A passenger arrived at an Australian airport with undeclared food — an order from McDonald’s — and was discovered by a sniffer dog, an offense considered serious amid the country’s foot-and-mouth disease crisis. The police bitch, called Zintadiscovered the two McMuffins of egg and sausage and a ham croissant in the passenger’s backpack.
He was fined $2,664 (R$ 9,700 at the current price) for not previously declaring high-risk biosafety items.
According to the portal Today, for security measures, the entry of unknown foods is not allowed, as the man was traveling from Indonesia with the McDonalds meal, on a flight to Darwin airport, Australia. The country is currently free of foot-and-mouth disease and dogs like Zinta work to maintain it.
“This will be the most expensive McDonald’s meal this passenger has ever had. This fine is twice the cost of an air ticket to Bali, but I have no sympathy for people who choose to disobey Australia’s stringent biosecurity measures, and detections recent claims that anyone who does so will be caught,” Murray Watt, Australia’s Minister of Agriculture, Fisheries and Forestry, said in a statement.
According to Watt, Zinta was stationed at Darwin Airport in a preemptive effort by the Australian government to counter its biosecurity efforts.
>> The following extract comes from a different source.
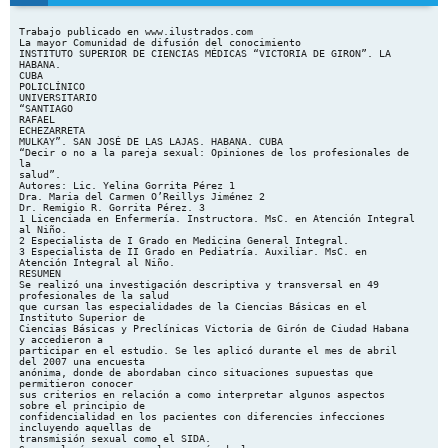
Trabajo publicado en www.ilustrados.com La mayor Comunidad de difusión del conocimiento INSTITUTO SUPERIOR DE CIENCIAS MÉDICAS “VICTORIA DE GIRON”. LA HABANA. CUBA POLICLÍNICO UNIVERSITARIO “SANTIAGO RAFAEL ECHEZARRETA MULKAY”. SAN JOSÉ DE LAS LAJAS. HABANA. CUBA “Decir o no a la pareja sexual: Opiniones de los profesionales de la salud”. Autores: Lic. Yelina Gorrita Pérez 1 Dra. Maria del Carmen O’Reillys Jiménez 2 Dr. Remigio R. Gorrita Pérez. 3 1 Licenciada en Enfermería. Instructora. MsC. en Atención Integral al Niño. 2 Especialista de I Grado en Medicina General Integral. 3 Especialista de II Grado en Pediatría. Auxiliar. MsC. en Atención Integral al Niño. RESUMEN Se realizó una investigación descriptiva y transversal en 49 profesionales de la salud que cursan las especialidades de la Ciencias Básicas en el Instituto Superior de Ciencias Básicas y Preclínicas Victoria de Girón de Ciudad Habana y accedieron a participar en el estudio. Se les aplicó durante el mes de abril del 2007 una encuesta anónima, donde de abordaban cinco situaciones supuestas que permitieron conocer sus criterios en relación a como interpretar algunos aspectos sobre el principio de confidencialidad en los pacientes con diferencies infecciones incluyendo aquellas de transmisión sexual como el SIDA. Se concluyó que aunque la mayoría de los profesionales asumieron criterios correctos con respecto a la confidencialidad y la información en cuanto a las parejas de los pacientes con ITS fueran portadores de SIDA o no, un número importante no lo hicieron adecuadamente. En aquellos pacientes con infecciones no relacionadas con las ITS también los profesionales mostraron imprecisiones en sus decisiones. Debe profundizarse en la responsabilidad colectiva para atender a estos pacientes sin discriminación, pero establecer premisas desde el punto de vista ético que permitan proteger a los no 1 enfermos. Para esta larga y complicada tarea el aprendizaje y el debate entre los profesionales son fundamentales. Descriptores DeCS: PRINCIPIOS DE LA ETICA MEDICA / confidencialidad INFECCIONES DE TRANSMISION SEXUAL / SIDA INTRODUCCIÓN: Según la Enciclopedia Larousse (Paris 2005:”El secreto profesional se impone generalmente a todas aquellas personas a quienes se confían secretos por razón de su estado, profesión o cargo. Por tanto, se entiende como secreto profesional, aquello que se mantiene oculto a los demás y surge del ejercicio de la profesión, es decir, de la comunicación privilegiada profesional de la salud-paciente, por lo que constituye una obligación moral para el profesional de salud guardar en secreto las confidencias conocidas en el ejercicio de la profesión ” (1-3) La salud de una persona constituye uno de sus aspectos más íntimos. Los pacientes ponen toda su confianza en los profesionales de la medicina, incluidas aquellas situaciones que pueden ser comprometedoras hasta desde el punto de vista moral. Desde las más ancestrales prácticas de la medicina la confidencialidad ha sido junto a otros, uno de los principios básicos que todos los profesionales de la salud han aceptado y cumplido con más rigor. Ya en el Juramento de Hipócrates redactado entre 460 y 377 años a.n. e. puede leerse: "... Todo lo que habré visto u oído durante la cura o fuera de ella en la vida común, lo callaré y lo conservaré siempre como secreto, si no me es permitido decirlo”.(4,5) A través de la historia en diferentes épocas distintos códigos, juramentos y tratados han sido reflejo de la existencia y aceptación del secreto médico como una cualidad inseparable de esta profesión. En el pasado siglo el Código de Ginebra 1983, refleja la misma esencia que el Juramento de Hipócrates: "Guardaré el secreto de aquel que confíe en mí, incluso después de la muerte del paciente." 2 (4) “El secreto profesional o confidencialidad establece la obligación de guardar reserva sobre la información que atañe al paciente que se atiende, mientras éste no autorice a divulgarla o el silencio pueda llevar implícito el daño a terceros” Otro principio que se ha abierto paso durante el pasado siglo es el de “autonomía” (57): Según la etimología griega significa facultad para gobernarse a si mismo; es decir la capacidad de autogobierno inherente a los seres racionales que les permite actuar y elegir de forma razonada sobre la base de una apreciación personal. La autonomía es una capacidad de los seres humanos para pensar sentir y emitir juicios. Como producto de la madurez y la nueva concepción de la relación médico paciente se introduce un criterio "consentimiento informado”, con respecto a la aceptación por parte del paciente de un conjunto de procedimientos terapéuticos, médicoquirúrgicos, psicológicos o estomatológicos, y al pleno conocimiento de sus posibles efectos benéficos, pero también de los efectos secundarios o riesgos que estos entrañan. Este término se asocia, implícitamente, a uno de los principios fundamentales de la bioética: el principio de autonomía y el respeto a la integridad del paciente. Al interpretar y aplicar estos principios debemos tener en cuenta diferentes factores: el individuo, el problema de salud, el sistema de salud, la sociedad, la comunidad y las legislaciones establecidas. (4,13) Ante determinadas situaciones de salud, no siempre el paciente está dispuesto a exponerlas por la gran connotación individual, familiar y social que estas entrañan. Son ejemplo de estas: el embarazo en edad precoz, infecciones de transmisión sexual (ITS) como el SIDA, otras infecciones como la lepra y la tuberculosis son considerados por el público muy peligrosas e infames y dignas del la mas estricta reserva. (14-17) El profesional de la salud también que enfocar casuísticamente estos principios. Si partimos del criterio de que con nuestro silencio vamos a ocasionar perjuicio para el paciente o para otras personas, en caso, por ejemplo, de enfermedades contagiosas, no es admisible guardar nuestro secreto. Por fundamental que parezca, 3 el derecho moral del paciente al respeto de su integridad y autonomía, no es absoluto, pues cuando ese derecho entra en conflicto con el de la integridad de otras personas surgen limitaciones lógicas. Los autores consideraron que sería muy importante conocer a la luz de estos criterios éticos como nuestros compañeros profesionales de la salud formados es una concepción humanista de la medicina, interpretan el principio de confidencialidad ante determinadas situaciones aun en contra del criterio del paciente y específicamente: o Explorar el criterio de informar o no a la pareja sexual en el caso de una infección por VIH, sean estos heterosexuales u homosexuales. o Explorar el criterio de informar o no a la pareja sexual en el supuesto de otras infecciones de transmisión sexual, sean estas heterosexuales u homosexuales. o Explorar que consideran en cuanto a informar o no a la pareja sexual en el supuesto de otras infecciones no de transmisión sexual. MATERIAL Y MÉTODOS Se realizó una investigación descriptiva y transversal en 49 profesionales de la salud que cursan los primeros tres años de las especialidades de la ciencias básicas en el Instituto Superior de Ciencias Básicas y Preclínicas Victoria de Girón de Ciudad Habana y que dieron su consentimiento a participar en el estudio. A los investigados se les aplicó por los autores durante el mes de abril del 2007 una encuesta de carácter anónimo, donde de abordaban cinco situaciones supuestas que permitían conocer sus criterios en relación a como interpretar algunos aspectos sobre el principio de confidencialidad en los pacientes de la Atención Primaria de Salud. (6) Los resultados así obtenidos se tabularon y agruparon en tablas, se procesaron porcentualmente y se obtuvo la relación entre las diferentes opciones de respuestas. 4 RESULTADOS: Se encuestaron 49 profesionales de la salud que cursan los primeros tres años de las especialidades de ciencias básicas en el Instituto Superior de Ciencias Médicas “Victoria de Girón” de la Habana y se estudiaron los siguientes supuestos. I.- Tienes un paciente que se diagnostica es positivo al VIH-SIDA. ¿Se lo comunicarías a su cónyuge inclusive en contra del criterio del paciente?: Obtuvimos el siguiente resultado: % Totales _41 Totalmente de acuerdo en comunicarlo 83,6 _04 Totalmente en desacuerdo en comunicarlo. 8,2 _04 Es solo responsabilidad del paciente 8,2 ___ No deseo opinar. ___ No tengo opinión formada sobre el tema. ___ Me resulta totalmente indiferente. Relación: 6:7 II.- Partimos del segundo supuesto. Tienes un paciente homosexual masculino en el que se diagnostica es positivo al VIH-SIDA. ¿Se lo comunicarías a su pareja sexual inclusive en contra del criterio del paciente?: Obtuvimos el siguiente resultado: % Totales 40___ Totalmente de acuerdo en comunicarlo 81,6 03___ Totalmente en desacuerdo en comunicarlo. 6,1 04___ Es solo responsabilidad del paciente 8,2 01___ No deseo opinar. 2,0 01___ No tengo opinión formada sobre el tema. 2,0 5 00___ Me resulta totalmente indiferente. Relación: 4:5 III.- Partimos del supuesto de que UD. Tiene un paciente en el que se diagnostica una ITS diferente al SIDA. ¿Se lo comunicarías a su cónyuge inclusive en contra del criterio del paciente?: Obtuvimos el siguiente resultado: % Totales 37___ Totalmente de acuerdo en comunicarlo 03___ Totalmente en desacuerdo en comunicarlo. 08___ Es solo responsabilidad del paciente 01___ No deseo opinar. 75,5 6,1 16,3 2,0 ___ No tengo opinión formada sobre el tema. ___ Me resulta totalmente indiferente. Relación: 3:4 IV.- Partimos del supuesto de que UD. Tiene un paciente homosexual masculino en el que se diagnostica una ITS diferente al SIDA. ¿Se lo comunicarías a su pareja sexual inclusive en contra del criterio del paciente?: Obtuvimos el siguiente resultado: % Totales 38___ Totalmente de acuerdo en comunicarlo 03___ Totalmente en desacuerdo en comunicarlo. 07___ Es solo responsabilidad del paciente 77,6 6,1 14,3 01___ No deseo opinar. 2,0 03___ No tengo opinión formada sobre e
The snack will be tested for foot-and-mouth disease and will later be destroyed.
“Biosecurity is no joke – it helps protect jobs, our farms, food and supports the economy,” Watts added in his statement. “Passengers who choose to travel need to make sure they are meeting the conditions to enter Australia, following all biosecurity measures.”
In July, a woman traveling from Singapore was fined the same amount for forgetting to declare half of a Subway as soon as she landed in Australia. 19-year-old Australian Jessica Lee became popular on TikTok after revealing story how jet lag made her forget she brought a snack and therefore did not declare it upon arrival at the airport.
Acute infectious disease affects cattle and other domestic and wild ruminants. Its main symptoms are fever and vesicles or canker sores, especially in the mouth and on the feet of animals.
Fever is caused by a virus, it can be prevented by vaccination and appropriate prevention measures. It is transmitted by the movement of animals, people, vehicles and objects contaminated by the virus. Shoes, clothes and hands can also transmit the virus.
Since 2017, Brazil has implemented the Strategic Plan of the National Foot-and-Mouth Disease Surveillance Program (PE-PNEFA), scheduled to end in 2026. The plan is in line with the Sanitary Code for Terrestrial Animals, of the World Organization for Animal Health ( OIE), and with the guidelines of the Hemispheric Program for the Eradication of Foot-and-Mouth Disease (PHEFA), and seeks to eradicate the disease in South America.